The Green-and-rufous Kingfisher, Chloroceryle inda, is a resident breeding bird in the lowlands of the American tropics from southeastern Nicaragua south to southern Brazil.
Description
The Green-and-rufous Kingfisher is 24 cm long and weighs 60g. It has the typical kingfisher shape, with a short tail and long bill. The adult male has glossy green upperparts, with white spotting on the wings, and a rufous nape and underparts. The female has a narrow green breast band. Young birds resemble the adult female, but have more spotting on the wings and back. There are no recognised subspecies of Green-and-rufous Kingfisher.
The call of this large American green kingfisher is a chip-chip-chip and some twittering.
The Green-and-rufous Kingfisher resembles the American Pygmy Kingfisher which shares its range, but it is much larger than its relative, and four times as heavy.
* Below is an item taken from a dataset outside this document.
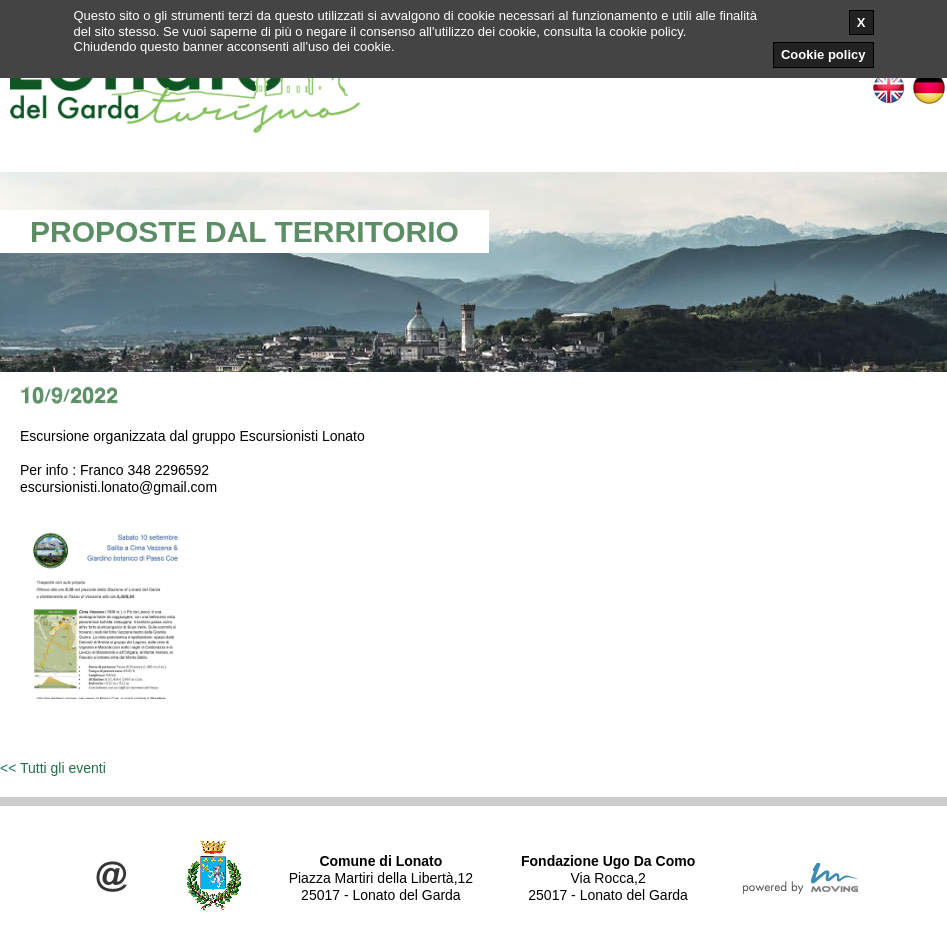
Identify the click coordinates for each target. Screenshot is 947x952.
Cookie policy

It lacks the white lower belly shown by the smaller species, and has more white spots on the wings.
The smaller Green Kingfisher and much larger Amazon Kingfisher both have a white belly and collar.
Behaviour
This kingfisher breeds by rivers and streams in dense lowland forests. The unlined nest is in a horizontal tunnel made in a river bank, and the female lays three to five white eggs.
Green-and-rufous Kingfishers are often seen perched on a branch above water before plunging in head first after their fish or crab prey.
Distribution
Range in South America
Besides the Amazon Basin and the Guianas, also Colombia with most of Venezuela, (the Orinoco River basin), a disjunct range of the Green-and-rufous Kingfisher occurs on the southeast Brazil coast. A 200 km wide coastal range extends from central Bahia in the north to Santa Catarina, about 2200 km; a localized coastal population occurs north of Bahia in Pernambuco.
The population in Nicaragua, Costa Rica and Panama is also disjunct being west of the Andes cordillera; it is contiguous with a coastal population from central coastal Colombia south to central coastal Ecuador.